President Biden has restored environmental protections for two landmarks in Utah’s red-rock desert, Bears Ears National Monument and Grand Staircase-Escalante, effectively reversing former President Donald Trump’s decision to reduce the sizes of the sites in 2017.
Under Biden’s executive order, 1.87 million acres around Grand Staircase-Escalante are once again protected by federal law, reestablishing the domain first designated a landmark by President Clinton in 1996. Meanwhile, the boundaries around Bears Ears have been expanded to 1.36 million acres—a slight increase in size from the area first charted out by President Obama in December of 2016.
A year later, the Trump administration reduced the acreage of Grand Staircase-Escalante by nearly half, while Bears Ears was decreased by 85 percent—the largest curtailment of federal land protection in U.S. history.
“The protection of our public lands must not become a pendulum that swings back and forth depending on who is in office,” Biden said in speech before signing the changes into law. “This is not a partisan issue.”
Newspaper rock in Bears Ears on June 2, 2018. Photo: Larry Hulst/Michael Ochs Archives/Getty Images.
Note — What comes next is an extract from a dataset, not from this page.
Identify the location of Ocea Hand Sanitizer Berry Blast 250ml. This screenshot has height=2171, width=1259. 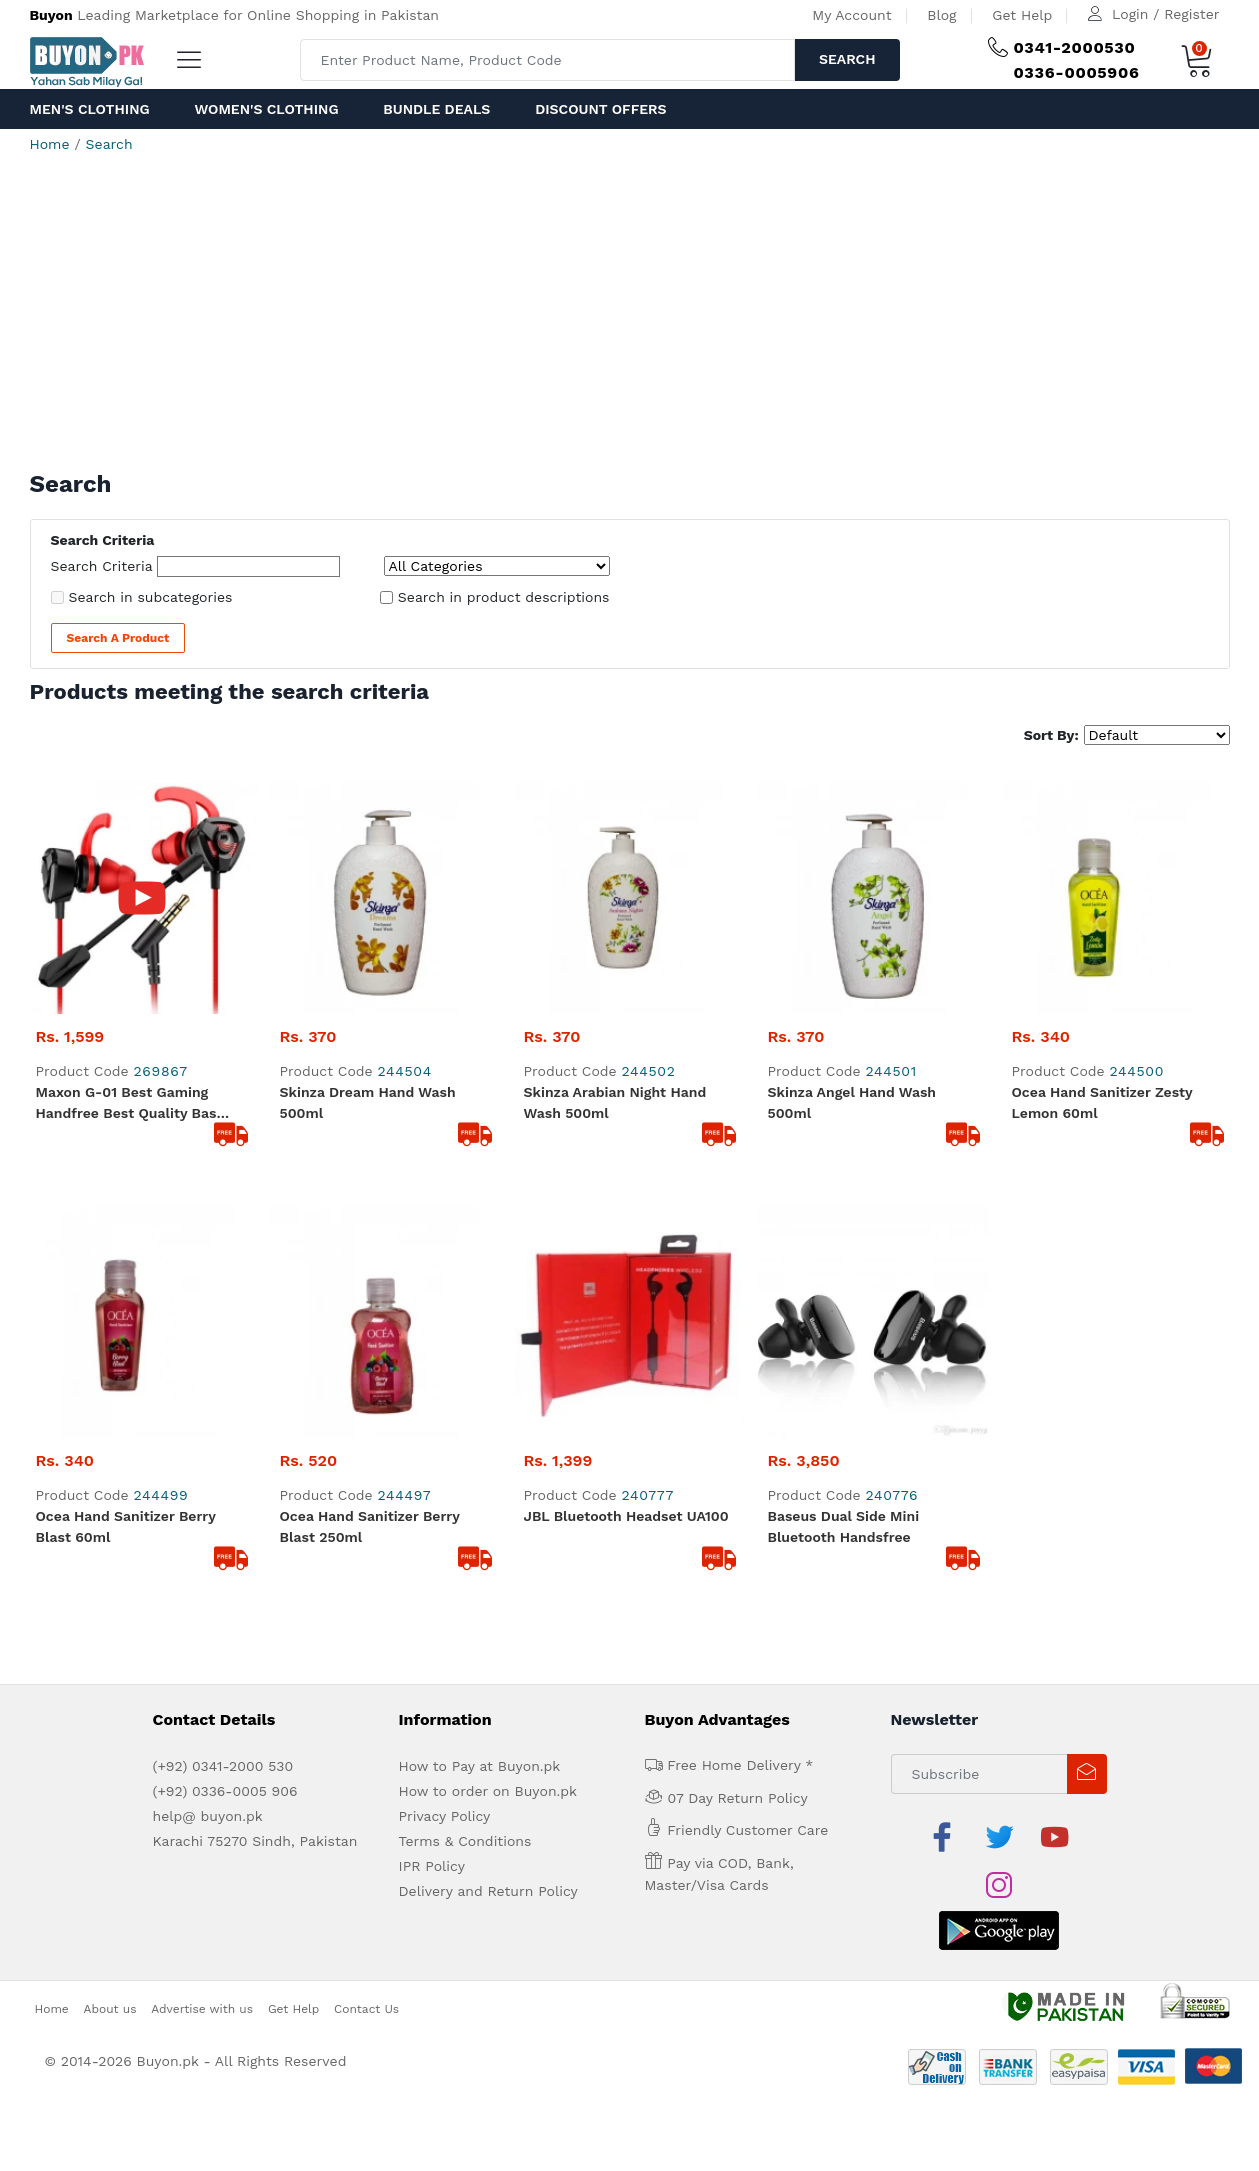 (370, 1062).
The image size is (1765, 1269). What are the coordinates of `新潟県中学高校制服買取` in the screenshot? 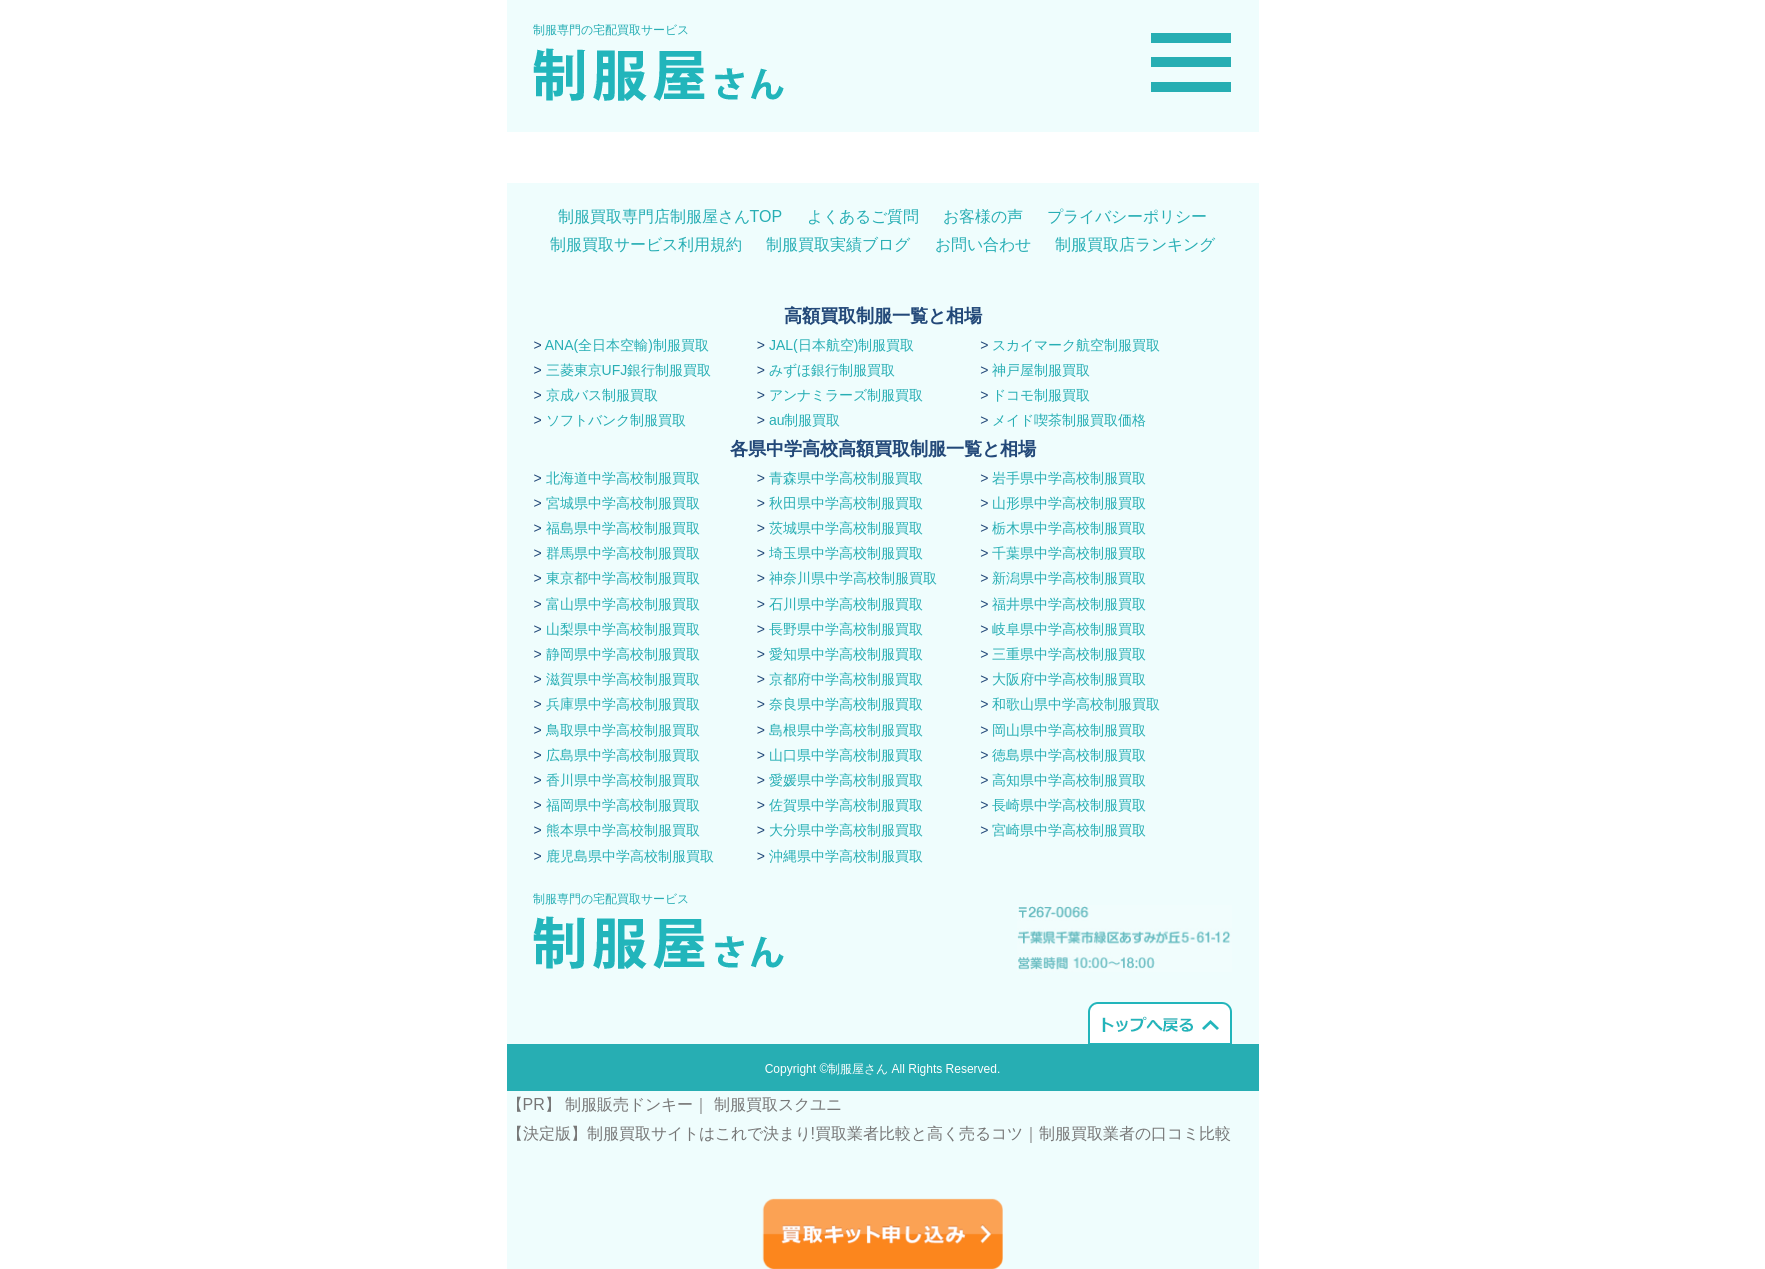 It's located at (1069, 578).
“National monuments and parks are part of our identity as a people,” he continued. “They are more than natural wonders. They are the birthright we pass from generation to generation. A birthright of every American.”
Biden exercised his authority under the Antiquities Act, a statute signed into law by Theodore Roosevelt in 1906 that gives the President power to establish national monuments on federal lands.
With Biden’s order, Bears Ears is now co-managed by the Bureau of Land Management and a coalition of five Native American tribes whose ancestors inhabited the region: the Hopi Tribe, the Navajo Nation, the Ute Mountain Ute Tribe, the Ute Indian Tribe, and the Pueblo of Zuni.
The site, named for its signature twin buttes that can be seen from hundreds of miles away, is home to thousands of archeological treasures, including rock paintings, pottery fragments, and dinosaur fossils. But its significance is not just historical, said Patrick Gonzales-Rogers, executive director of the Bears Ears Inter-Tribal Coalition, who called Biden’s order “monumental.”
“These are living places,” he said, referring to Bears Ears as a “cathedral” for the tribes of the coalition. “It is not just about the preservation of the great outdoors. It’s about protecting the places of worship and cultural practice for the tribes that we represent.”
Like Bears Ears, Grand Staircase-Escalante is overseen by the Bureau of Land Management and spans sandstone canyons, cliffs, and mesas, and houses some of the country’s most prized examples of native art and fossils.